When Carolyn Krauss was approached about leading Fort St. John’s first foray into hosting the BC Winter Games back in 1984, she was less than enthusiastic. 

“I can’t do this,” recalled Krauss, the long-time former resident of Fort St. John and former President of the Board of Directors for the 1984 BC Winter Games.

Despite her humble initial response, Krauss rose to the challenge and, with the support of her family, the Fort St. John business community and over 3,000 volunteers, the 1984 BC Winter Games were a huge success.  

It has been 35 years since the BC Winter Games were last held in Fort St. John, yet Krauss still vividly recollects her regular morning spots on live radio called “Coffee with Krauss.” The purpose of these radio spots was to raise community awareness of the games and recruit volunteers. When asked what she remembers most about her experience as president, she spoke of the many hands-on volunteers who worked interactively across various groups and made the 1984 BC Winter Games the accomplishment it was.

“An idea is only as good as the community that supports it,” said Krauss, who also served as the former president of the FSJ Huskies and North West Junior Hockey League.   

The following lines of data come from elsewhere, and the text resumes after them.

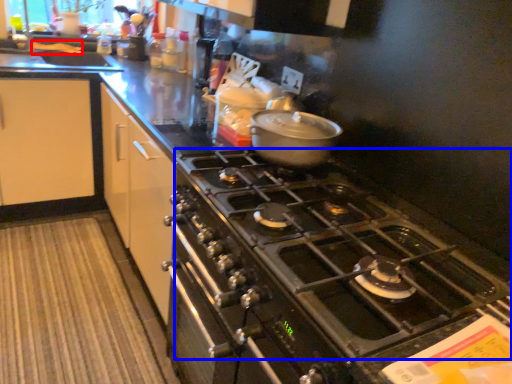 Question: Which point is further to the camera, food (highlighted by a red box) or gas stove (highlighted by a blue box)?

Choices:
 (A) food
 (B) gas stove

Answer: (A) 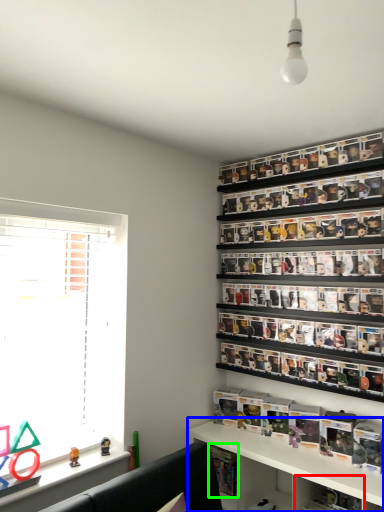 Question: Which object is positioned farthest from cabinet (highlighted by a red box)? Select from shelf (highlighted by a blue box) and book (highlighted by a green box).

Choices:
 (A) shelf
 (B) book

Answer: (B) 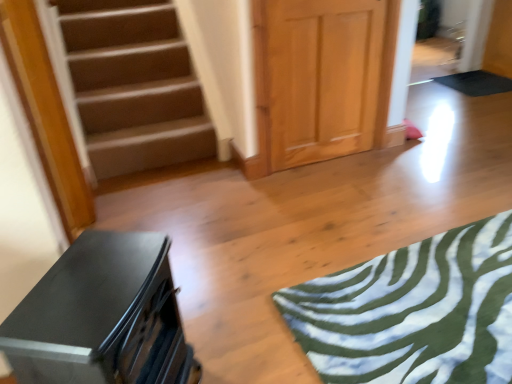 The height and width of the screenshot is (384, 512). What are the coordinates of `empty space that is in between light wood paneling at center and matte black dresser at lower left` in the screenshot? It's located at (279, 236). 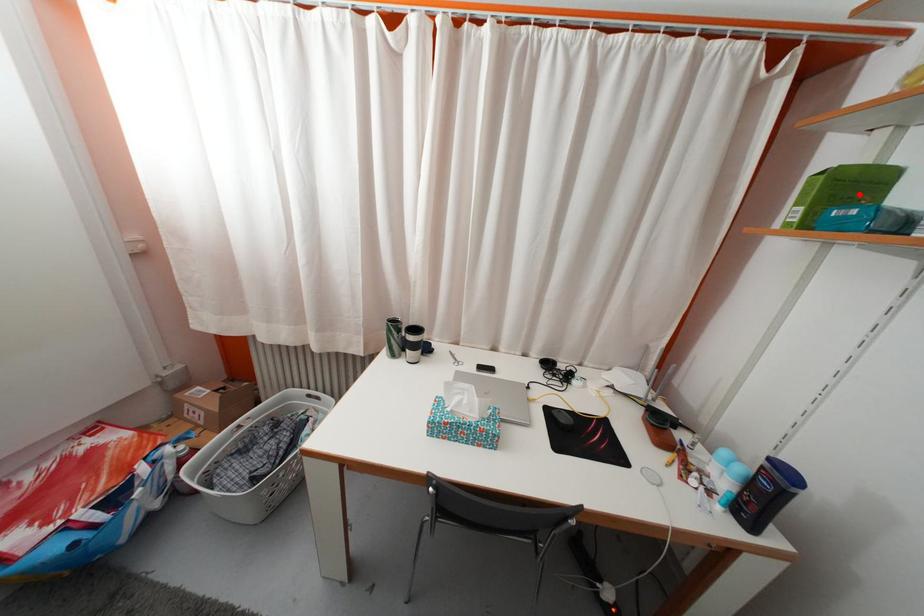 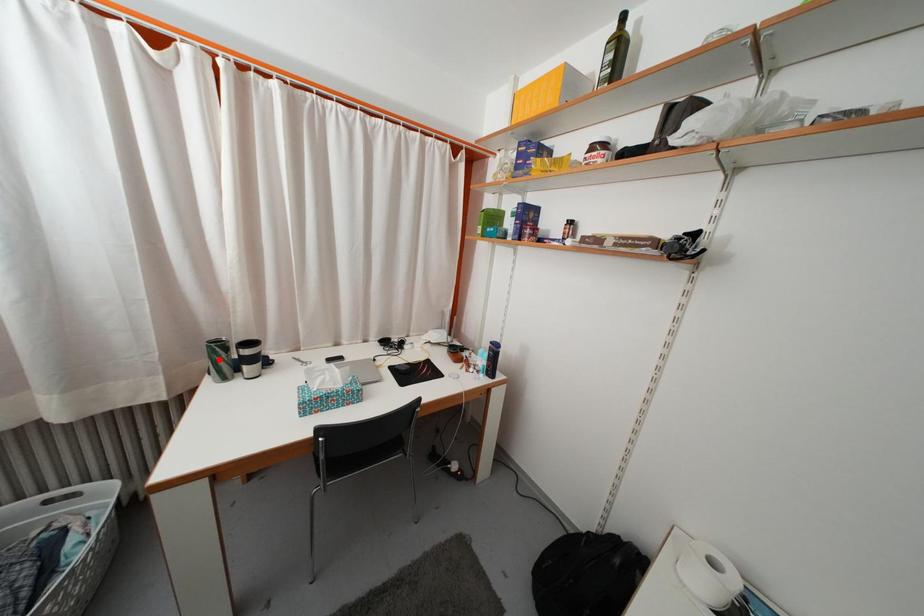 I am providing you with two images of the same scene from different viewpoints. A red point is marked on the first image and another point is marked on the second image. Does the point marked in image1 correspond to the same location as the one in image2?

No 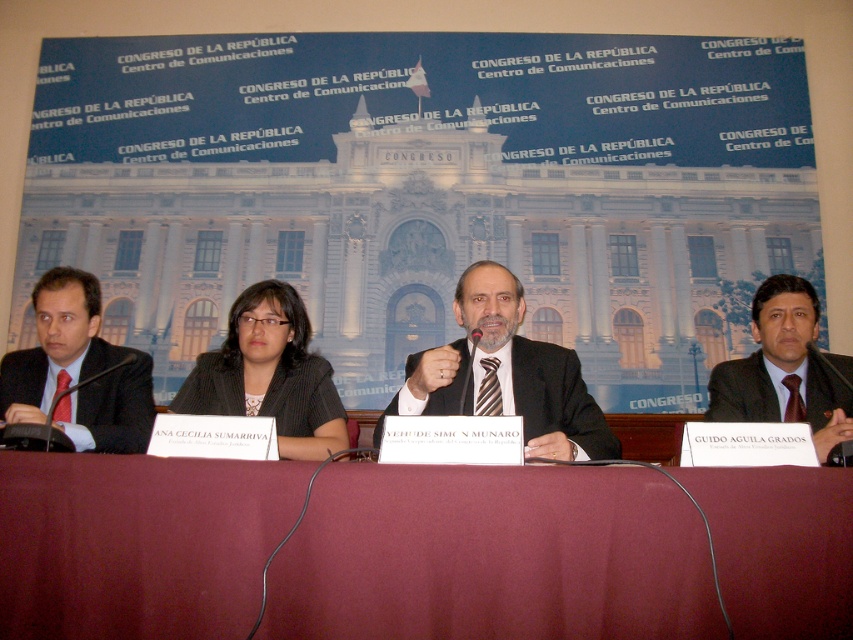 Question: Does burgundy fabric table at center have a greater width compared to matte black suit at right?

Choices:
 (A) no
 (B) yes

Answer: (B)

Question: Which of these objects is positioned farthest from the black textured suit at center?

Choices:
 (A) dark brown textured suit at center
 (B) burgundy fabric table at center

Answer: (B)

Question: Based on their relative distances, which object is farther from the matte black suit at right?

Choices:
 (A) dark brown textured suit at center
 (B) matte black suit at left
 (C) black textured suit at center
 (D) burgundy fabric table at center

Answer: (B)

Question: Is the position of black textured suit at center less distant than that of matte black suit at right?

Choices:
 (A) no
 (B) yes

Answer: (A)

Question: Does matte black suit at right have a smaller size compared to dark brown textured suit at center?

Choices:
 (A) no
 (B) yes

Answer: (B)

Question: Which object appears farthest from the camera in this image?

She also remembers some of the challenges that came with an event that “was like nothing the town had ever seen before.” The arranging of accommodation, transportation and food for over 2,200 out-of-town athletes was not an easy task.

The athlete’s arrival on jumbo jets led to a huge crowd wanting to see these massive airliners land; a rarity for Fort St. John. On short notice, RCMP, firefighters and other volunteers provided traffic and crowd control at the airport.

“Athletes flew in from all over the Province in jumbo jets and around 6,000 people came out to see the 747’s that towered over the airport buildings,” Krauss said.

Being located in the rather disconnected northeast corner of the Province created logistical issues back in the 1980s.

“Organizers for the BC Games held in the Lower Mainland had access to wholesalers just down the street,” recalled Krauss. “But we had to improvise.”

For example, renting fabrics from an event company to decorate the arena was not an option. As an alternative, the Fort St. John sports venue was decorated using roles of brightly coloured plastic supplied by a local business.

Krauss said volunteering as president for the 1984 BC Winter Games gave her confidence and leadership skills that she uses to this day. She also believes living in a small community has its advantages.

“In a larger city you are a small fish in a big pond but in a place like Fort St. John the opportunity to be a part of something as big as the BC Winter Games is possible!”